I also did a video. The video play chart has it red hot in Texas, Arkansas and Tennessee, and it is also heating up in other states.
I also cut “Mr. Songman” by Donnie Sumner, JD Sumner’s son.
The CD is being downloaded like nothing I’ve ever experienced since cutting records. Find it at www.cdbaby.com, www.bestbuy.com and www.royalwadekimes.com. I have a new video out that can be seen at YouTube.com or on GAC and at www.royalwadekimes.com.
I’m also cutting a project unlike anything Nashville has seen. I’m more than excited about it.
TFW: What’s next?
Royal: As a songwriter, we wait and we hope that we write that one song that you know in your heart is “the” song. I have done that. I can say from my heart, from what I think I know about this biz, that I have now written that song.
It will be a full year before we release it, but I feel it will depict who Royal Wade Kimes is. I told my wife, “It’s OK now. If I should meet God tomorrow, it’s OK. This song will be here, and it will be released to the people … and they need it.”
Someone like me that creates, not just gets up on a stage and sings, but creates, lives and hopes he can leave something behind that will be remembered for many years to come, if not forever.
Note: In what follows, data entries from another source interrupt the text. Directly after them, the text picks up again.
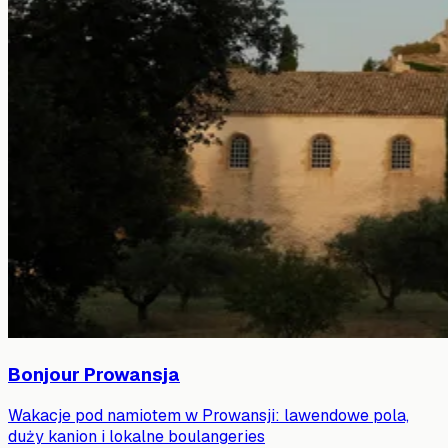
Bonjour Prowansja
Wakacje pod namiotem w Prowansji: lawendowe pola,
duży kanion i lokalne boulangeries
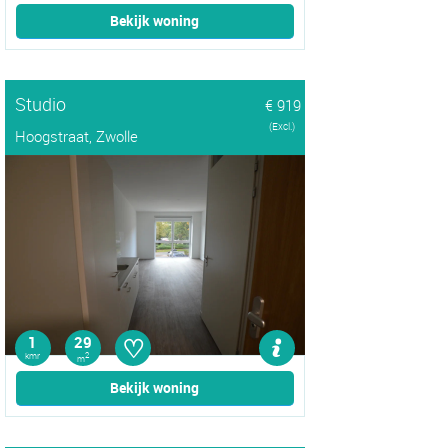
Bekijk woning
Studio
€ 919
(Excl.)
Hoogstraat, Zwolle
♡
1
29
kmr
2
m
Bekijk woning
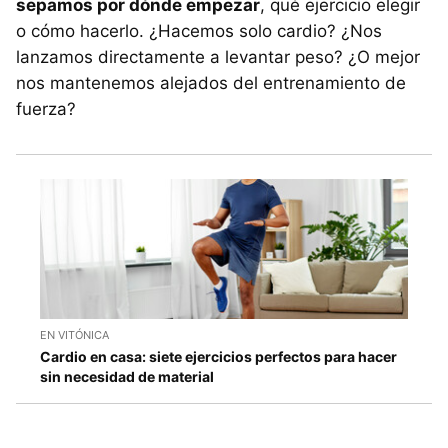
sepamos por dónde empezar
, qué ejercicio elegir
o cómo hacerlo. ¿Hacemos solo cardio? ¿Nos
lanzamos directamente a levantar peso? ¿O mejor
nos mantenemos alejados del entrenamiento de
fuerza?
EN VITÓNICA
Cardio en casa: siete ejercicios perfectos para hacer
sin necesidad de material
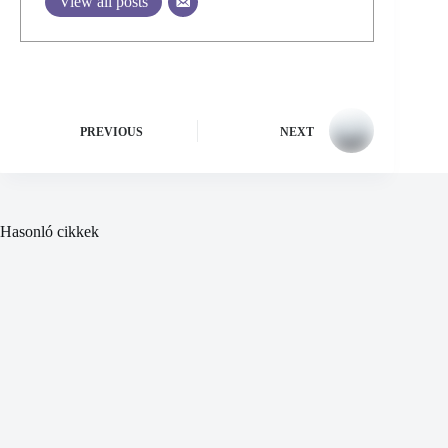
View all posts
PREVIOUS
NEXT
Hasonló cikkek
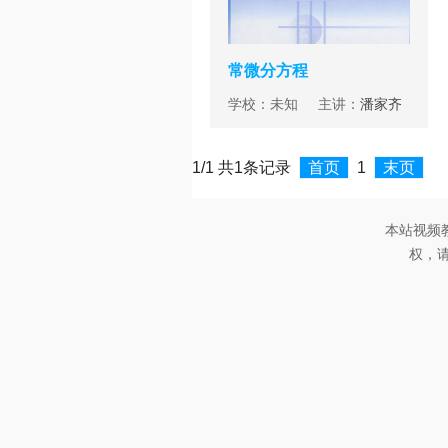
常微分方程
学校：未知 主讲：
潘家齐
1/1 共1条记录
首页
1
末页
本站视频
权，请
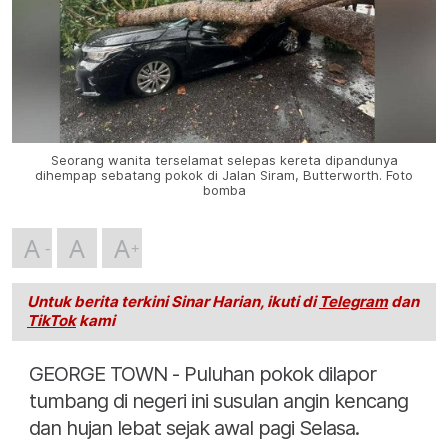
Seorang wanita terselamat selepas kereta dipandunya
dihempap sebatang pokok di Jalan Siram, Butterworth. Foto
bomba
A
A
A
Untuk berita terkini Sinar Harian, ikuti di
Telegram
dan
TikTok
kami
GEORGE TOWN - Puluhan pokok dilapor
tumbang di negeri ini susulan angin kencang
dan hujan lebat sejak awal pagi Selasa.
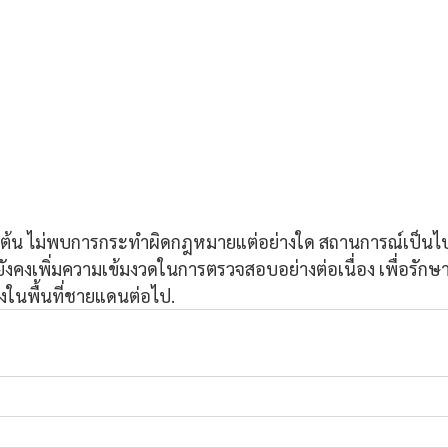
ต้น ไม่พบการกระทำผิดกฎหมายแต่อย่างใด สถานการณ์เป็นไป
ี่จะยังคงเพิ่มความเข้มงวดในการตรวจสอบอย่างต่อเนื่อง เพื่อรั
งในพื้นที่ชายแดนต่อไป.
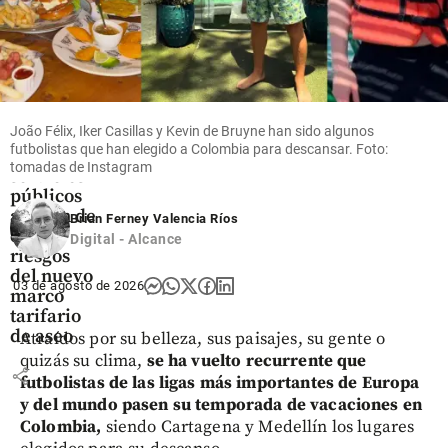
Economía
João Félix, Iker Casillas y Kevin de Bruyne han sido algunos
Empresas
futbolistas que han elegido a Colombia para descansar. Foto:
de
tomadas de Instagram
servicios
públicos
alertan de
Brian Ferney Valencia Ríos
cinco
Digital - Alcance
riesgos
del nuevo
03 de agosto de 2026
marco
tarifario
de aseo
Atraídos por su belleza, sus paisajes, su gente o
quizás su clima,
se ha vuelto recurrente que
share
futbolistas de las ligas más importantes de Europa
y del mundo pasen su temporada de vacaciones en
Colombia,
siendo Cartagena y Medellín los lugares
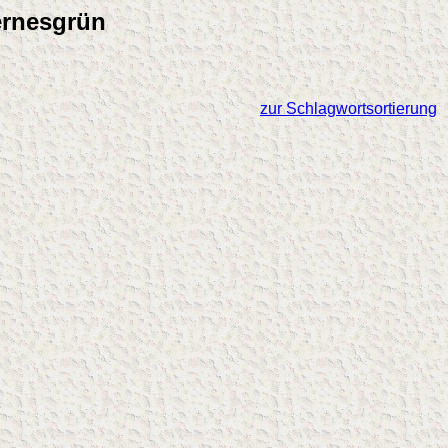
ernesgrün
zur Schlagwortsortierung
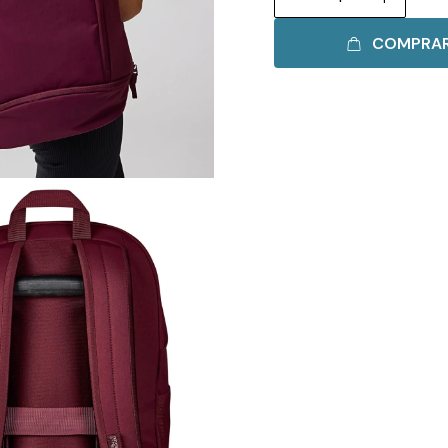
COMPRA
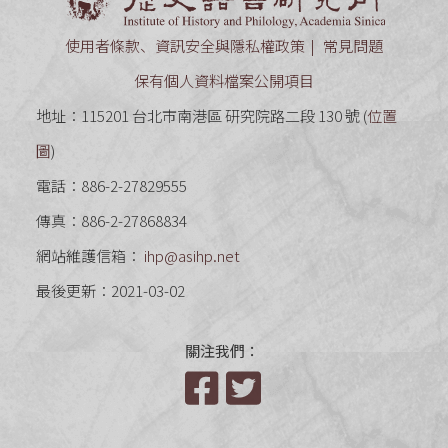
使用者條款、資訊安全與隱私權政策
常見問題
保有個人資料檔案公開項目
地址：115201 台北市南港區 研究院路二段 130 號 (
位置
圖
)
電話：886-2-27829555
傳真：886-2-27868834
網站維護信箱：
ihp@asihp.net
最後更新：2021-03-02
關注我們：
Facebook
Twitter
I think this song is one the people will say, “He left me something that touched my heart, something special.”
TFW: Tell us more about the concert in Chester.
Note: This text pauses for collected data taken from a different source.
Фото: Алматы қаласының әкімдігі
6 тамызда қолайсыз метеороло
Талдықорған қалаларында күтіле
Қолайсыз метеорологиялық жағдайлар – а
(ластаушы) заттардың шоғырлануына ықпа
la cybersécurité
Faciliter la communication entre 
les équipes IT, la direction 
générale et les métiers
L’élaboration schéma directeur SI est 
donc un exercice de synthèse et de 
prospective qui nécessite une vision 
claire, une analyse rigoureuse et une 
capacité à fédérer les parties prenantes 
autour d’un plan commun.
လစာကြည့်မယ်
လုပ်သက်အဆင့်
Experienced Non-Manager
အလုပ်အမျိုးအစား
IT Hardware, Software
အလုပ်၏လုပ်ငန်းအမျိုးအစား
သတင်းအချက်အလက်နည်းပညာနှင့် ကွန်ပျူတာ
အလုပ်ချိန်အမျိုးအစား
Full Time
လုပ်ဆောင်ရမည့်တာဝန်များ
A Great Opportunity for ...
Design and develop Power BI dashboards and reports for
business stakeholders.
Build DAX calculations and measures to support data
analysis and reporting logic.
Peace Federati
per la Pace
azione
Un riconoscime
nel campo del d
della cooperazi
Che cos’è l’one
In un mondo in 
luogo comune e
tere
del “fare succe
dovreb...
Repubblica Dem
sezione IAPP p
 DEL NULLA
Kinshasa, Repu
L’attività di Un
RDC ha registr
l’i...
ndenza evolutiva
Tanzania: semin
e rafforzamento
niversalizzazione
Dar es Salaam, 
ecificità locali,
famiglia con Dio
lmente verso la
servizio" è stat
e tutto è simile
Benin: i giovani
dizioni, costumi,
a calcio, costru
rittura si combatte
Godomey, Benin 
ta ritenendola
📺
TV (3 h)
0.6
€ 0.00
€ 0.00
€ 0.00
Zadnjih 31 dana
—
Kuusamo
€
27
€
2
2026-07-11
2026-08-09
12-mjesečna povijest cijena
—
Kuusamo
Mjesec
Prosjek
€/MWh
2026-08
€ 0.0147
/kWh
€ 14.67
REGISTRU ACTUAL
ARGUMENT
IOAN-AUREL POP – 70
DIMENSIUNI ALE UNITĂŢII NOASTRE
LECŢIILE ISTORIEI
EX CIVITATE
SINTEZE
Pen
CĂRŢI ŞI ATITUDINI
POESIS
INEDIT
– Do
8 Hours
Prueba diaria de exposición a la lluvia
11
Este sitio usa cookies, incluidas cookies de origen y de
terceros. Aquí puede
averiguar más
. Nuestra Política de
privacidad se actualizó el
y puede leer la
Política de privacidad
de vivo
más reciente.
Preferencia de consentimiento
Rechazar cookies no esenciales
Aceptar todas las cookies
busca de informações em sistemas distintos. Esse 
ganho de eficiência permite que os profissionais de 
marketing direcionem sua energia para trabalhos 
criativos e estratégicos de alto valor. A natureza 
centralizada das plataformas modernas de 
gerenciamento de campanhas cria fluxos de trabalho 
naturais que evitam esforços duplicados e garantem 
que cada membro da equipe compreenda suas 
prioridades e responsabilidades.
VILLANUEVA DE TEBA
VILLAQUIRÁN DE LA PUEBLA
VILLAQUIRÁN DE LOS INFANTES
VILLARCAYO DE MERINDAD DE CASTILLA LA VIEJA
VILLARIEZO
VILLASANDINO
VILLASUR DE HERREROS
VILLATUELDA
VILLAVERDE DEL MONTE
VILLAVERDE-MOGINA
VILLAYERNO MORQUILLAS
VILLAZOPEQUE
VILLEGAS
Royal: When we do the Chester show we try to bring the people who actually make the music happen in Nashville.
This year, I will have Laurie Canaan, who has played Broadway and Nashville both. She is a fiddle player with style and a piano player unmatched with her ability to make a song come alive. Larry and Ryan Crowley, a father-son pair that light up a stage with their guitars will also be there.
It is one thing to go see a concert where it’s “drive it to the wall,” but it’s quite another to watch the ones who not only play it, but composed and make it.
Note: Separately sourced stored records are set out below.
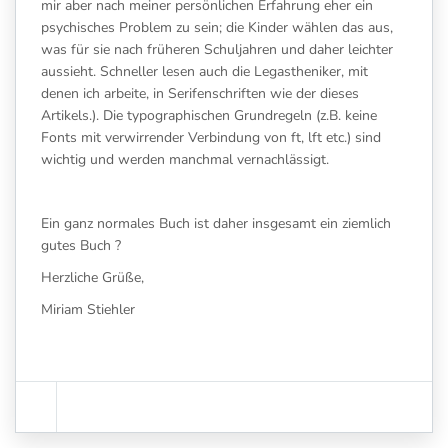
mir aber nach meiner persönlichen Erfahrung eher ein
psychisches Problem zu sein; die Kinder wählen das aus,
was für sie nach früheren Schuljahren und daher leichter
aussieht. Schneller lesen auch die Legastheniker, mit
denen ich arbeite, in Serifenschriften wie der dieses
Artikels.). Die typographischen Grundregeln (z.B. keine
Fonts mit verwirrender Verbindung von ft, lft etc.) sind
wichtig und werden manchmal vernachlässigt.
Ein ganz normales Buch ist daher insgesamt ein ziemlich
gutes Buch ?
Herzliche Grüße,
Miriam Stiehler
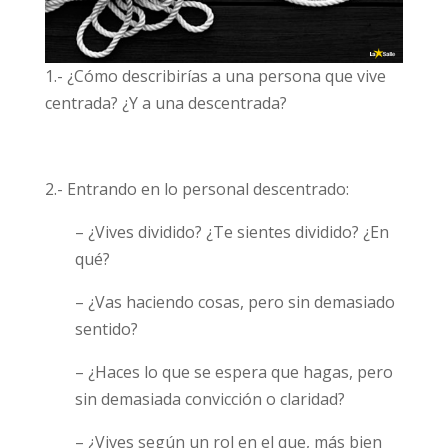
1.- ¿Cómo describirías a una persona que vive
centrada? ¿Y a una descentrada?
2.- Entrando en lo personal descentrado:
– ¿Vives dividido? ¿Te sientes dividido? ¿En
qué?
– ¿Vas haciendo cosas, pero sin demasiado
sentido?
– ¿Haces lo que se espera que hagas, pero
sin demasiada convicción o claridad?
– ¿Vives según un rol en el que, más bien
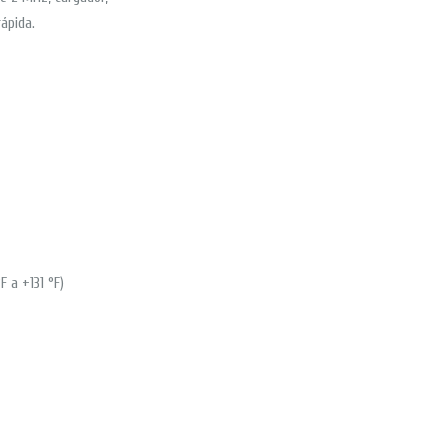
rápida.
 a +131 °F)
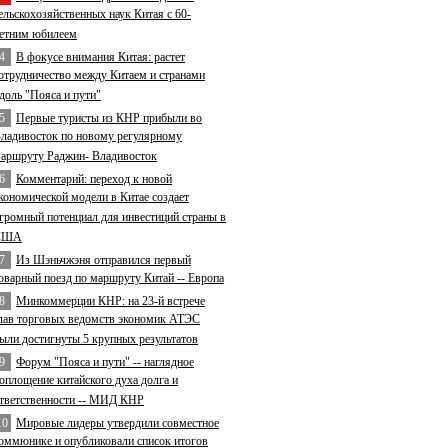
ельскохозяйственных наук Китая с 60-
етним юбилеем
4
В фокусе внимания Китая: растет
отрудничество между Китаем и странами
доль "Пояса и пути"
5
Первые туристы из КНР прибыли во
ладивосток по новому регулярному
аршруту Раджин- Владивосток
6
Комментарий: переход к новой
кономической модели в Китае создает
громный потенциал для инвестиций страны в
США
7
Из Шэньчжэня отправился первый
оварный поезд по маршруту Китай -- Европа
8
Минкоммерции КНР: на 23-й встрече
лав торговых ведомств экономик АТЭС
ыли достигнуты 5 крупных результатов
9
Форум "Пояса и пути" -- наглядное
оплощение китайского духа долга и
тветственности -- МИД КНР
10
Мировые лидеры утвердили совместное
оммюнике и опубликовали список итогов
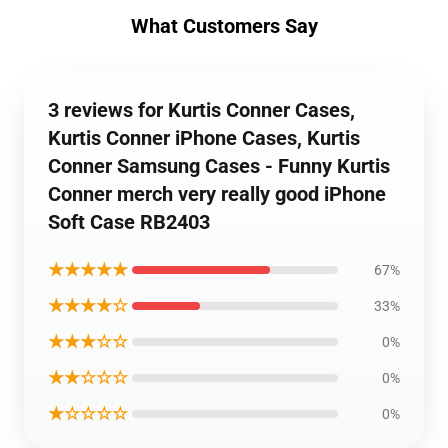
What Customers Say
3 reviews for Kurtis Conner Cases,
Kurtis Conner iPhone Cases, Kurtis
Conner Samsung Cases - Funny Kurtis
Conner merch very really good iPhone
Soft Case RB2403
★★★★★
67%
★★★★☆
33%
★★★☆☆
0%
★★☆☆☆
0%
★☆☆☆☆
0%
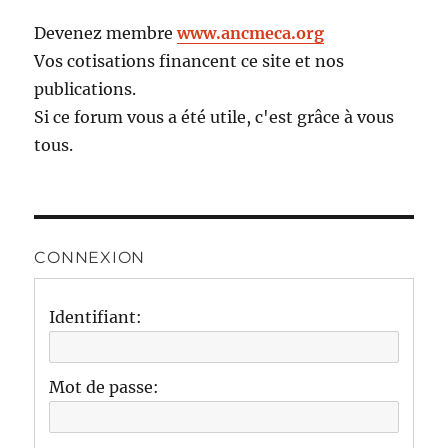
Devenez membre
www.ancmeca.org
Vos cotisations financent ce site et nos
publications.
Si ce forum vous a été utile, c'est grâce à vous
tous.
CONNEXION
Identifiant:
Mot de passe:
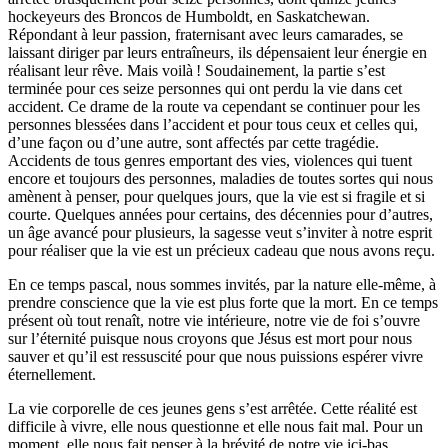
hockeyeurs des Broncos de Humboldt, en Saskatchewan.
Répondant à leur passion, fraternisant avec leurs camarades, se
laissant diriger par leurs entraîneurs, ils dépensaient leur énergie en
réalisant leur rêve. Mais voilà ! Soudainement, la partie s’est
terminée pour ces seize personnes qui ont perdu la vie dans cet
accident. Ce drame de la route va cependant se continuer pour les
personnes blessées dans l’accident et pour tous ceux et celles qui,
d’une façon ou d’une autre, sont affectés par cette tragédie.
Accidents de tous genres emportant des vies, violences qui tuent
encore et toujours des personnes, maladies de toutes sortes qui nous
amènent à penser, pour quelques jours, que la vie est si fragile et si
courte. Quelques années pour certains, des décennies pour d’autres,
un âge avancé pour plusieurs, la sagesse veut s’inviter à notre esprit
pour réaliser que la vie est un précieux cadeau que nous avons reçu.
En ce temps pascal, nous sommes invités, par la nature elle-même, à
prendre conscience que la vie est plus forte que la mort. En ce temps
présent où tout renaît, notre vie intérieure, notre vie de foi s’ouvre
sur l’éternité puisque nous croyons que Jésus est mort pour nous
sauver et qu’il est ressuscité pour que nous puissions espérer vivre
éternellement.
La vie corporelle de ces jeunes gens s’est arrêtée. Cette réalité est
difficile à vivre, elle nous questionne et elle nous fait mal. Pour un
moment, elle nous fait penser à la brévité de notre vie ici-bas.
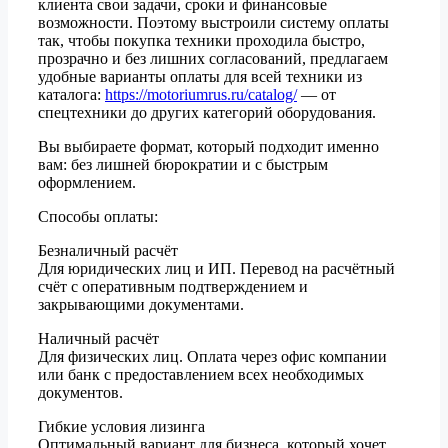
клиента свои задачи, сроки и финансовые
возможности. Поэтому выстроили систему оплаты
так, чтобы покупка техники проходила быстро,
прозрачно и без лишних согласований, предлагаем
удобные варианты оплаты для всей техники из
каталога:
https://motoriumrus.ru/catalog/
— от
спецтехники до других категорий оборудования.
Вы выбираете формат, который подходит именно
вам: без лишней бюрократии и с быстрым
оформлением.
Способы оплаты:
Безналичный расчёт
Для юридических лиц и ИП. Перевод на расчётный
счёт с оперативным подтверждением и
закрывающими документами.
Наличный расчёт
Для физических лиц. Оплата через офис компании
или банк с предоставлением всех необходимых
документов.
Гибкие условия лизинга
Оптимальный вариант для бизнеса, который хочет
That’s what separates them from the gang, the pack of would-be’s. They are the true Nashville pickers.
The opening band will be a local bluegrass band, Yesterday’s Wine, headed up by Vander Atwell from Red Buff, Calif., who co-wrote “Jacob’s Well” with me on my “Strikin’ Matches” CD.
The concert opens with the local band … then there’s a silence … then there’s a hint of music, then the show suddenly takes off like it’s on jet fuel. It’s a show for everyone, the whole family, from 9 to 90.
There is something very special that happens at this concert.
We recognize and give away a handmade statue to a cowboy or cowgirl. It is an award called “The Cowboy Rides,” which is in honor and now memory of TJ Brown, a local, but famous, bronc rider.
Winners are chosen from three main criteria points: living the life of a cowboy, promoting the life and personality. It is somewhat emotional for me to watch the humbleness of the winners. TJ received the first one before he passed. Mark LaRue of Cedarville was given the second. Last year’s winner was Linda Johnmyer of Missouri.
TFW: Tell us more about the trail ride.
Royal: This is the sixth year for the ride. It leaves Chester and takes the 1800s wagon route out and crosses the mountains. It took me several years of planning and working to get the road open. It is only open one time a year and that is for the ride.
The riders will see an old wagon thimble where a wagon broke down and a rock where wagon wheels ran through it cutting a groove.
There’s a campfire show that night for the trail riders and chuck wagon steaks.
My favorite is the homemade cobbler. The man ought to be hung for causing the riders to have to wait until the next year for more.
I also give away Montana Smith Belt Buckles for the five-year riders. Last year, over 20 got them, and about that many this year will receive them.
TFW: What do you like about Northwest Arkansas, and why do you do the events here?
Royal: My folks live there, and I love them but what draws me, what I love, not just like, is “my mountains.”
They speak to me. I tear up as I think about them.
When I was a kid, it was my job to look after the cattle across those mountains.
How do you think I knew where and how to cut that trail out to have the grandest trail ride in Arkansas?